I f you could soar high in the sky, as red kites often do in search of prey, and look down at the domain of all things known and yet to be known, you would see something very curious: a vast class of things that science has so far almost entirely neglected. These things are central to our understanding of physical reality, both at the everyday level and at the level of the most fundamental phenomena in physics—yet they have traditionally been regarded as impossible to incorporate into fundamental scientific explanations. They are facts not about what is—“the actual”—but about what could or could not be. In order to distinguish them from the actual, they are called counterfactuals.

Suppose that some future space mission visited a remote planet in another solar system, and that they left a stainless-steel box there, containing among other things the critical edition of, say, William Blake’s poems. That the poetry book is subsequently sitting somewhere on that planet is a factual property of it. That the words in it could be read is a counterfactual property, which is true regardless of whether those words will ever be read by anyone. The box may be never found; and yet that those words could be read would still be true—and laden with significance. It would signify, for instance, that a civilization visited the planet, and much about its degree of sophistication.

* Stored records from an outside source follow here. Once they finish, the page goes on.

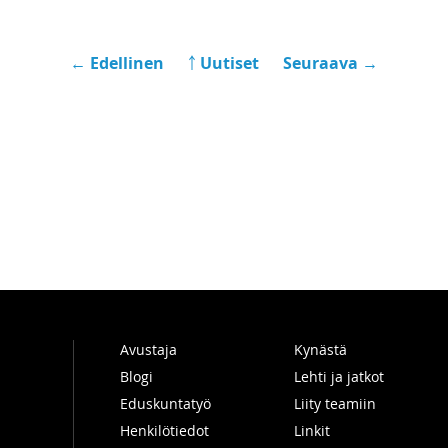
← Edellinen
￪ Uutiset
Seuraava →
Avustaja
Kynästä
Blogi
Lehti ja jatkot
Eduskuntatyö
Liity teamiin
Henkilötiedot
Linkit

To further grasp the importance of counterfactual properties, and their difference from actual properties, imagine a computer programmed to produce on its display a string of zeroes. That is a factual property of the computer, to do with its actual state—with what is. The fact that it could be reprogrammed to output other strings is a counterfactual property of the computer. The computer may never be so programmed; but the fact that it could is an essential fact about it, without which it would not qualify as a computer.